Document understanding data:
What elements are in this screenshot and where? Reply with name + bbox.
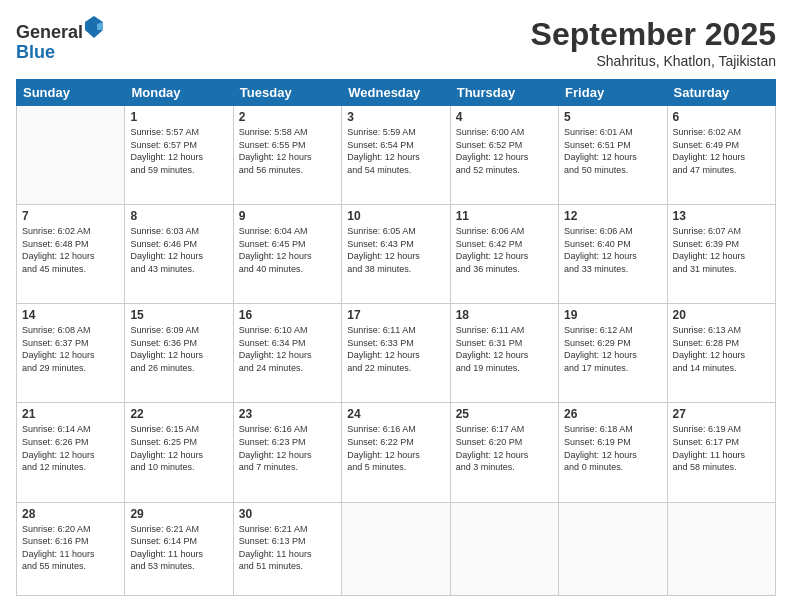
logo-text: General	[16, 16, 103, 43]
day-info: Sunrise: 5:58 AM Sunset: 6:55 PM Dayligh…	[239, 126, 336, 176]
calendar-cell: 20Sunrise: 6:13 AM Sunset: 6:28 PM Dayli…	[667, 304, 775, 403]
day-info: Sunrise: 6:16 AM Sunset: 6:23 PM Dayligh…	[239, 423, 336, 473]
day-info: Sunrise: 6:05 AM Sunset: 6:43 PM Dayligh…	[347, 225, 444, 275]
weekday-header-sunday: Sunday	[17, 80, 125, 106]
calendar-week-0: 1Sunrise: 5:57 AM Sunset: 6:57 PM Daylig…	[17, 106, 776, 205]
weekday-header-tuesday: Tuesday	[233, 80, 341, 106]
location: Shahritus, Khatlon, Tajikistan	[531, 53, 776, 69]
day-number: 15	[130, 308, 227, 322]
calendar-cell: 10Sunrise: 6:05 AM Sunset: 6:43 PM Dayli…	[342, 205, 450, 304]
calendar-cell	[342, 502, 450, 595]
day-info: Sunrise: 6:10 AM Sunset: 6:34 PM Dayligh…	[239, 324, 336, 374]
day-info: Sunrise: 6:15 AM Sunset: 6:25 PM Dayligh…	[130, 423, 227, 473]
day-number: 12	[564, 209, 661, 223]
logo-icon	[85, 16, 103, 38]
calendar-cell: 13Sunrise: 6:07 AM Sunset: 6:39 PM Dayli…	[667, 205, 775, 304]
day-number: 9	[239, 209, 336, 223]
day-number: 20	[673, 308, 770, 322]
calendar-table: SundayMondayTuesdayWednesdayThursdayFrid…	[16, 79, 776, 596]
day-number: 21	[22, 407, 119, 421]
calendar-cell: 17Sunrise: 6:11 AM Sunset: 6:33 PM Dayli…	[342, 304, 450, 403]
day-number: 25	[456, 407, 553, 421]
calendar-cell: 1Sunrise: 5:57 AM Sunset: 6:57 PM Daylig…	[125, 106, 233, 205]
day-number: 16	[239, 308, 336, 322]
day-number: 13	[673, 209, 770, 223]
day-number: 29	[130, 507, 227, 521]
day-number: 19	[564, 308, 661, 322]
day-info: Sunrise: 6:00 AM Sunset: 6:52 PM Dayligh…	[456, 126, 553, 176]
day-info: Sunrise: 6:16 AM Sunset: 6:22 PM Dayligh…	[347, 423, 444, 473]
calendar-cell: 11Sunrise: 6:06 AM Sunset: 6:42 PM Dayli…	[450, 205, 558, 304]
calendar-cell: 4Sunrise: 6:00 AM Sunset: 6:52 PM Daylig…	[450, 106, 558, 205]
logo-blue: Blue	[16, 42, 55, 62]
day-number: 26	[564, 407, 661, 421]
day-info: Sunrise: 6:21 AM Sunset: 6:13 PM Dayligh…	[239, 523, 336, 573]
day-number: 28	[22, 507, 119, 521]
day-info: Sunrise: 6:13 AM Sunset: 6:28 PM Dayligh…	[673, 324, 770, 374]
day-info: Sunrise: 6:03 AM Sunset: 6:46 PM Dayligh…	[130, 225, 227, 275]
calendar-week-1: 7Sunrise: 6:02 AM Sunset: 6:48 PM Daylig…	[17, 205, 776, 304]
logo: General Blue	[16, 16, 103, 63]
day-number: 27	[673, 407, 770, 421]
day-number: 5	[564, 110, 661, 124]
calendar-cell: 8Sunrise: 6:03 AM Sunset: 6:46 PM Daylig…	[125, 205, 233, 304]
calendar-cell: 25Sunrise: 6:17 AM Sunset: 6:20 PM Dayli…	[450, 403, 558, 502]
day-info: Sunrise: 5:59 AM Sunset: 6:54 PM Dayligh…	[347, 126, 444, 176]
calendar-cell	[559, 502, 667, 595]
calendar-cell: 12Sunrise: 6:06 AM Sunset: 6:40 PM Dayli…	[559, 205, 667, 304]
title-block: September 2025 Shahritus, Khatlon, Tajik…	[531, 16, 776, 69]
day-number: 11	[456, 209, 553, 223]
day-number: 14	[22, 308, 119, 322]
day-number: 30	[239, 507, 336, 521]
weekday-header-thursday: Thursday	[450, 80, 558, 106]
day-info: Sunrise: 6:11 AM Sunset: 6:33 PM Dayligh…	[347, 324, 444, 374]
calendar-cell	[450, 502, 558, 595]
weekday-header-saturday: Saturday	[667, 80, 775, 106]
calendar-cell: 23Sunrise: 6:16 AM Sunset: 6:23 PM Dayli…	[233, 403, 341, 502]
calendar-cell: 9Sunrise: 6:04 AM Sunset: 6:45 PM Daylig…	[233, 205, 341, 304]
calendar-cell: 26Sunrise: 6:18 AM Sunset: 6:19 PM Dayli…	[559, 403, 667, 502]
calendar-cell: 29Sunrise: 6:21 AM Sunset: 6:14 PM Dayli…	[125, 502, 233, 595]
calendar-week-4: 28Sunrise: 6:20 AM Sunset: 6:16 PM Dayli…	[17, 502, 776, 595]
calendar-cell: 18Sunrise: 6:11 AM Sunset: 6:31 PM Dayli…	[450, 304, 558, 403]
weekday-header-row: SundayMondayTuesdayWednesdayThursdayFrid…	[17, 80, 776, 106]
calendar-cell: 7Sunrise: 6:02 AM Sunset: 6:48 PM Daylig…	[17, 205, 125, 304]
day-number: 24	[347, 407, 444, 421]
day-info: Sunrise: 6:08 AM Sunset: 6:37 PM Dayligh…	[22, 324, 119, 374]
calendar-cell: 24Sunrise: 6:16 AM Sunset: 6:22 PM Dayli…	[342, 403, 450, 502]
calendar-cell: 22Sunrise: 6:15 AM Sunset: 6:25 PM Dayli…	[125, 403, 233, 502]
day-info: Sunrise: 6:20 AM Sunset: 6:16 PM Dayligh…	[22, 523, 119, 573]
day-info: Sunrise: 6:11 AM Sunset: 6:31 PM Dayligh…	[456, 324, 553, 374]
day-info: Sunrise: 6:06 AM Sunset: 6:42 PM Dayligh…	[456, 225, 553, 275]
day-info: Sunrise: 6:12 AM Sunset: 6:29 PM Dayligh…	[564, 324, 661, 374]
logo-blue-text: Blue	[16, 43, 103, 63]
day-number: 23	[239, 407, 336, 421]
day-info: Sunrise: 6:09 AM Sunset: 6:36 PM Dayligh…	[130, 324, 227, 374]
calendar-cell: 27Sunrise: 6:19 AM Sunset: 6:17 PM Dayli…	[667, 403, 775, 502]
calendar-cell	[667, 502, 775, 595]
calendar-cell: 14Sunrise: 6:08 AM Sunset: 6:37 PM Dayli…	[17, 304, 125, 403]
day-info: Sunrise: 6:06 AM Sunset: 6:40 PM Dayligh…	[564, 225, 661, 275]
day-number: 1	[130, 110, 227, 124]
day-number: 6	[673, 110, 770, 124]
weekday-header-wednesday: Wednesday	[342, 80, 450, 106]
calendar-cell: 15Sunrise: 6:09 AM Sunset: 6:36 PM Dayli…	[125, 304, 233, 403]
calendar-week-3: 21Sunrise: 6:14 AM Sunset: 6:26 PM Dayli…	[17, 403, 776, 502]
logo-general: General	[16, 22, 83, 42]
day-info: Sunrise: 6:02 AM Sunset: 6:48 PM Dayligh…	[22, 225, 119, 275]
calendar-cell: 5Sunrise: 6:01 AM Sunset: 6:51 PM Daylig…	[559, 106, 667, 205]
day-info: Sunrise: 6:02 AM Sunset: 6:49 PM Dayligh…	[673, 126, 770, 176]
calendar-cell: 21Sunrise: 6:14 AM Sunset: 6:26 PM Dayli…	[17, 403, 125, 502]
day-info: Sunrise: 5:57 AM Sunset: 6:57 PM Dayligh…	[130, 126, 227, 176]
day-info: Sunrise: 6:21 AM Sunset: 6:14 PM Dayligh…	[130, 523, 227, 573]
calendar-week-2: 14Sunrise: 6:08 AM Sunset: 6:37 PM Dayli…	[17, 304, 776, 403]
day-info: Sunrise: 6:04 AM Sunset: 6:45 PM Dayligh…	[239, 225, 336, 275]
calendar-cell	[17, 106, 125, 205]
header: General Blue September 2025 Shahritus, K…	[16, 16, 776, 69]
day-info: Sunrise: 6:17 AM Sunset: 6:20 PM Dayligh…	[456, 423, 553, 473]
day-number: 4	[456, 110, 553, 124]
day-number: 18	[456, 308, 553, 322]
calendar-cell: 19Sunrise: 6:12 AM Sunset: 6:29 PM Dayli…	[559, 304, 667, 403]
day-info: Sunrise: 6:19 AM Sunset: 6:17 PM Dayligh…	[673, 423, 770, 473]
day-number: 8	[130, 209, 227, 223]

◆ **What you will do**
Only the lines that contain the string "Blue" are to be copied from the records.

◆ **Result**
logo-blue: Blue	[16, 42, 55, 62]
logo: General Blue	[16, 16, 103, 63]
logo-blue-text: Blue	[16, 43, 103, 63]
header: General Blue September 2025 Shahritus, K…	[16, 16, 776, 69]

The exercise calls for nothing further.